Exercise requirements →
Give back nothing but the number of lines in these entries that contain the word "ответов".

Records shown →
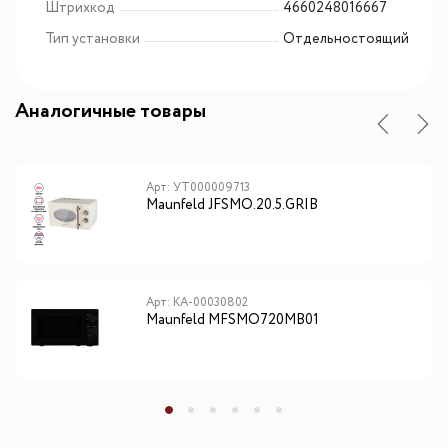
Штрихкод
4660248016667
Тип установки
Отдельностоящий
Аналогичные товары
Арт: УТ000009713
Maunfeld JFSMO.20.5.GRIB
Арт: КА-00030802
Maunfeld MFSMO720MB01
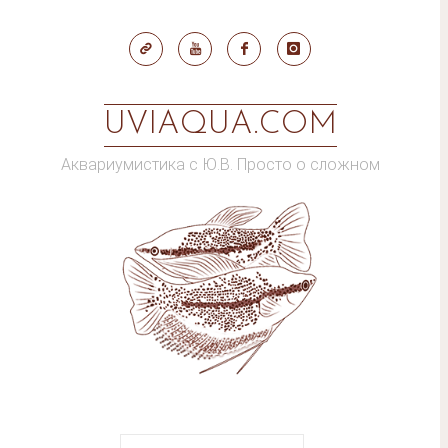
Skip
to
content
UVIAQUA.COM
Аквариумистика с Ю.В. Просто о сложном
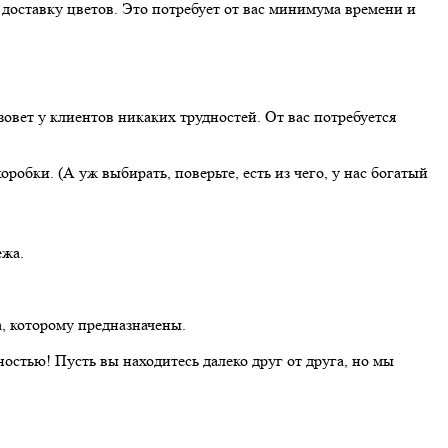
 доставку цветов. Это потребует от вас минимума времени и
овет у клиентов никаких трудностей. От вас потребуется
обки. (А уж выбирать, поверьте, есть из чего, у нас богатый
ежа.
а, которому предназначены.
остью! Пусть вы находитесь далеко друг от друга, но мы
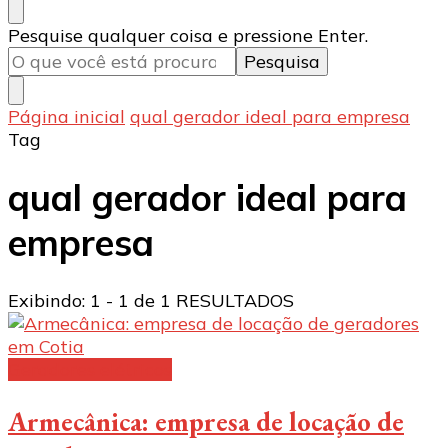
Procurando
Pesquise qualquer coisa e pressione Enter.
algo?
Página inicial
qual gerador ideal para empresa
Tag
qual gerador ideal para
empresa
Exibindo: 1 - 1 de 1 RESULTADOS
Geradores elétricos
Armecânica: empresa de locação de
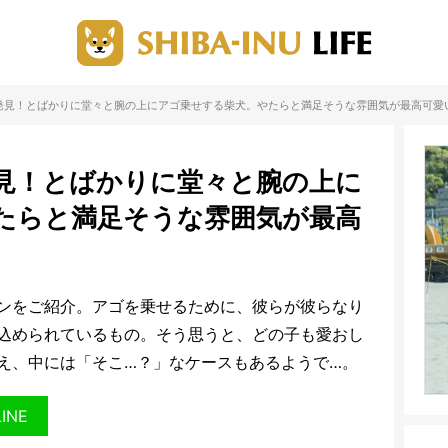
発見！とばかりに堂々と腕の上にアゴ乗せする柴犬。やたらと満足そうな雰囲気が最高可愛
見！とばかりに堂々と腕の上に
たらと満足そうな雰囲気が最高
ンをご紹介。アゴを乗せるために、彼らが彼らなり
込められているもの。そう思うと、どの子も愛おし
え、中には「そこ…？」なケースもあるようで…。
LINE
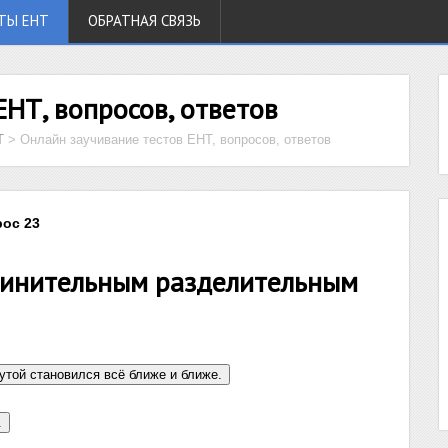
ТЫ ЕНТ
ОБРАТНАЯ СВЯЗЬ
ЕНТ, вопросов, ответов
Т
>
Онлайн заучивание тестов ЕНТ, вопросов, ответов
рос 23
чинительным разделительным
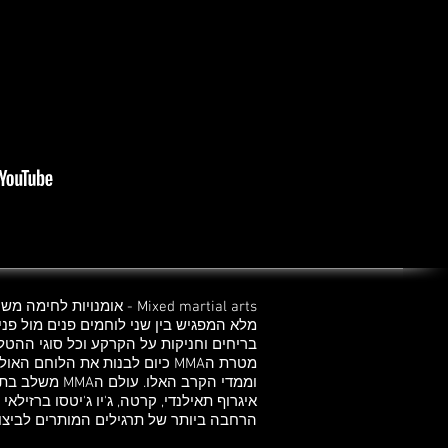
מלא המפגיש בין שני לוחמים פנים מול פני
בריחים וחניקות על הקרקע וכל סוגי ההטלו
מטרת הMMA כיום לבנות את הלוח
וממדי הקרב האלו
הרחבה ביותר של תרגילים המותרים לביצוע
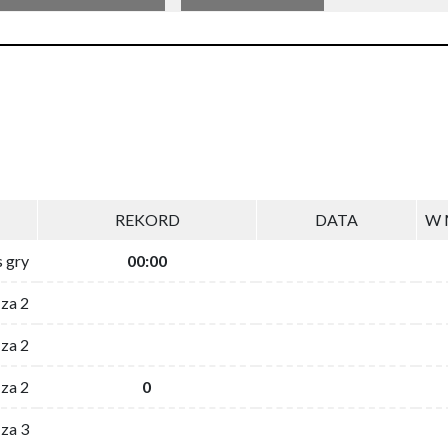
REKORD
DATA
W 
s gry
00:00
 za 2
za 2
za 2
0
 za 3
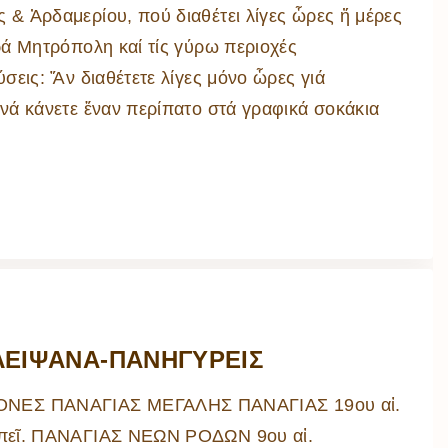
ρὰ
 & Ἀρδαμερίου, πού διαθέτει λίγες ὧρες ἤ μέρες
λίων
ερά Μητρόπολη καί τίς γύρω περιοχές
ικά
ύσεις: Ἄν διαθέτετε λίγες μόνο ὧρες γιά
κῶν
μός
 νά κάνετε ἕναν περίπατο στά γραφικά σοκάκια
ν
 ΛΕΙΨΑΝΑ-ΠΑΝΗΓΥΡΕΙΣ
ΝΕΣ ΠΑΝΑΓΙΑΣ ΜΕΓΑΛΗΣ ΠΑΝΑΓΙΑΣ 19ου αἰ.
λαπεῖ. ΠΑΝΑΓΙΑΣ ΝΕΩΝ ΡΟΔΩΝ 9ου αἰ.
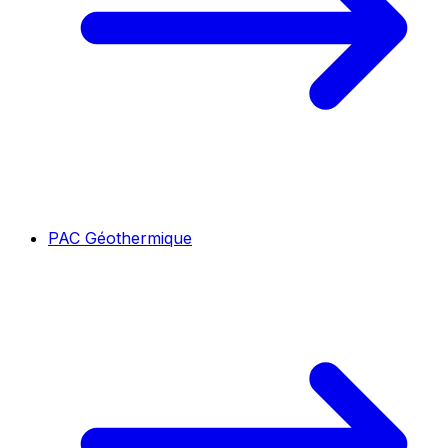
PAC Géothermique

Answer below →
2